Mata Ortiz:
Mirror on a Country Road
This work is a photographic study
of the ongoing transformation of a number of heretofore isolated northern Mexican villagers into a community of world-class ceramic artists. This transformation is having a profound historic impact on their lives, the life of their village and on the social, economic and cultural life of the surrounding region. I began this project with the ambition of depicting the harmonies and paradoxes shaping these artists and their village as both are inexorably compelled, by virtue of an event in the history of art, to confront the modern economic and cultural world and find and take their place within it.
The village of Mata Ortiz is located in the high Chihuahua Desert of northern Mexico. Until the 1970s this region might as well have been called “Forgotten Mexico”. Fifty years ago, inspired by ancient shards from the Paquime civilization, a teen-age boy, Juan Quezada, set about to re-invent ceramic technology. Through 16 years of experimentation, without any input from the outside, he succeeded in creating polychrome pottery that was structurally and artistically the equal of the originals. In 1976, an American anthropologist with a fine-arts background discovered some unsigned examples of Quezada’s work. Today, in this village of not more than 3000 people, more than 400 potters are engaged in the practice and development of what is now recognized worldwide as a high art form.

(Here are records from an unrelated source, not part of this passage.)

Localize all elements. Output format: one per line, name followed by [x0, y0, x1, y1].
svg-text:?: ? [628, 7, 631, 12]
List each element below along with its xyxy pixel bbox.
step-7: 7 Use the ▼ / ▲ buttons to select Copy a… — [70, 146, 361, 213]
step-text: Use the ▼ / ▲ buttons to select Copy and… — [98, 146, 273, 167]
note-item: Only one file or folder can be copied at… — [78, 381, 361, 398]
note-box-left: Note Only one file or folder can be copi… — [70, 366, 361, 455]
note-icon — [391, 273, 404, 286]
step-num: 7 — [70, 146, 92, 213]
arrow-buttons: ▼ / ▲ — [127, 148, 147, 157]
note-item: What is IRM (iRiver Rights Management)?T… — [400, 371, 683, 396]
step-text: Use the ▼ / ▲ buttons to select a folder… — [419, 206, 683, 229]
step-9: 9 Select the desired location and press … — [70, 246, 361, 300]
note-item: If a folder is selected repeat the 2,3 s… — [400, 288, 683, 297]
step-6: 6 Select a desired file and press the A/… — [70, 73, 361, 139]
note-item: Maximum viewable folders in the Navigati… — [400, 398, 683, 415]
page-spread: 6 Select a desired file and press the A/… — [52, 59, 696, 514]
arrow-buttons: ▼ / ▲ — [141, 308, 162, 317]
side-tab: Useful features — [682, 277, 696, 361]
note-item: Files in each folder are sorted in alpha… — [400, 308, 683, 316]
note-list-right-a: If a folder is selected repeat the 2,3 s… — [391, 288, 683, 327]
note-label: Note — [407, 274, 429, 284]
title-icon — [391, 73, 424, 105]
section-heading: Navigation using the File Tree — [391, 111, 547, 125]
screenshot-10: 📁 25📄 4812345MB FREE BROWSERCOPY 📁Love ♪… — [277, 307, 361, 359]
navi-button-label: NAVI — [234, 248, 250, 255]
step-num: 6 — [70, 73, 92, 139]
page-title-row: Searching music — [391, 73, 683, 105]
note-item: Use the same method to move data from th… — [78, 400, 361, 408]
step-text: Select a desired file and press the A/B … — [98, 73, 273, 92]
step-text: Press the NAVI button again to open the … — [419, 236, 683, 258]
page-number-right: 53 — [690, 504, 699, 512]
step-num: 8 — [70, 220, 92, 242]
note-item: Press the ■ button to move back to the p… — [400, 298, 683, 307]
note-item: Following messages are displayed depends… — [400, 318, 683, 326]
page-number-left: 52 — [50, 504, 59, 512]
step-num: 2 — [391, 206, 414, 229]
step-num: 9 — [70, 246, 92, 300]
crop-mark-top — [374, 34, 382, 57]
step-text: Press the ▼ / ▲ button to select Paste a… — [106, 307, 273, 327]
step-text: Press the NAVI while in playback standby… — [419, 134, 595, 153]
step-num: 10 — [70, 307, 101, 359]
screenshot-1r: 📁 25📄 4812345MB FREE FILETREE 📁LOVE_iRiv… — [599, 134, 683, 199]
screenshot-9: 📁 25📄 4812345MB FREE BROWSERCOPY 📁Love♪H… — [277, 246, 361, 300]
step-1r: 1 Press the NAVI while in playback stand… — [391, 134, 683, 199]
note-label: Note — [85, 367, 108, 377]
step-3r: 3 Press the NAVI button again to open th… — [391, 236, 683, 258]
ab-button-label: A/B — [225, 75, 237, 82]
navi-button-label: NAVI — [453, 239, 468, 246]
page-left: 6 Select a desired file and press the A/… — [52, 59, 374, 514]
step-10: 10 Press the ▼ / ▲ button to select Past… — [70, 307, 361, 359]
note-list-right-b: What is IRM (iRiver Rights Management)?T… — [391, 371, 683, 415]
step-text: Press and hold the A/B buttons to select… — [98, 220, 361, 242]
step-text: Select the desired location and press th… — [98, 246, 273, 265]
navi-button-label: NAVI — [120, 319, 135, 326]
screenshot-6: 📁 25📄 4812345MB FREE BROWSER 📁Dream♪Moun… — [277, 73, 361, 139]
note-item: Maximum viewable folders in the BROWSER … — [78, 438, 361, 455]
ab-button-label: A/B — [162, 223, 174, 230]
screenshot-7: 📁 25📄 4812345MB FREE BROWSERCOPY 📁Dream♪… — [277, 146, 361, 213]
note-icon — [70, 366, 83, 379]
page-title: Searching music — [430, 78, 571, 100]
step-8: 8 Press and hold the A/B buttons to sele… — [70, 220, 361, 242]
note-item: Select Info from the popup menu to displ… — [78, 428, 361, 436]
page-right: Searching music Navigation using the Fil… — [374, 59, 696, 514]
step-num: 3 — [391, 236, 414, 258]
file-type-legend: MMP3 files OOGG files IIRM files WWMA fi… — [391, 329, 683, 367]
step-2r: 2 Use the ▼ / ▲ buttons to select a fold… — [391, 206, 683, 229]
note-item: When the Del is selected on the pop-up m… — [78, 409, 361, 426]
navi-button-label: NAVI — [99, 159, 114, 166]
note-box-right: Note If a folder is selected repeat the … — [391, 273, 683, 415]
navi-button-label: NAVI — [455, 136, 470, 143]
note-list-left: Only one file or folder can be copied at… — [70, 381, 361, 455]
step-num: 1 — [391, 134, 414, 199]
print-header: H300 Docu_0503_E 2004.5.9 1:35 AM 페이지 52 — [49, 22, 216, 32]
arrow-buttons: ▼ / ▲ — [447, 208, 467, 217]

This pottery art is the clay-based economic engine that is changing life in the village and bringing Mata Ortiz into its place in history. The Chihuahua state government recently paved the dirt road that leads south from Nuevo Casas Grandes to Mata Ortiz. The paving of the road represents a defining moment for the village and is, as such, a defining moment for my project as well. The government is also involved in marketing the artistic product of the village and developing a tourism-based infrastructure throughout the region.
These pictures are unsentimental observations whose clarity of description and accuracy of detail will also make them in a certain way documentary. However, I am not primarily interested in making documents. Rather, the documentary style serves as a point of departure toward a mixed style that already includes elements of the sketch—for its immediacy and lyricism—and a certain tense method of composition, that is, I believe, appropriate to the expression of a place so singularly situated in history.
I am working to depict the village as an experience, physical and emotional, including the emotions of the photographer where appropriate. My subject is not art but, since I am depicting a place that exists in its present form because of its art, artists and art objects are inescapable themes. My intent is to populate a Homeric Ithaca, a Faulknerian Yoknapatawpha County, a village in the tradition of Breugel with the residents of Mata Ortiz, in their daily lives, during this period in their history. It is my ambition to let the rhythm of the place, the people, and the life define the scope and character of this body of work.
As Charles Dickens said in Bleak House: “And thus, through years and years, and lives and lives, everything goes on, constantly beginning over and over again, and nothing ever ends.” So, too, in Mata Ortiz.
Continued
There are a number of people to whom I would like to dedicate the photos in this gallery about Mata Ortiz. First, is my wonderful late friend Tito Carillo whose love of the people of Mata Ortiz and their artistry gave me untold access to an incredibly welcoming community. Second would be the people of Mata Ortiz itself who let me into their lives; with particular appreciation to Jerado Sandoval Tena and family and Diego Valles whose conversations and insights I will always cherish. Without the guidance and assistance of the late Ben Lifson this project would have never come to pass. He helped me see and gave me a voice. The John Simon Guggenheim Memorial Foundation’s support and validation have been immeasurable and without them none of this would have been possible. Finally, my parents, Arthur and Edith, never wavered in their belief in and support of my abilities. It is my hope that their support and love is honored in this- and indeed all- my work.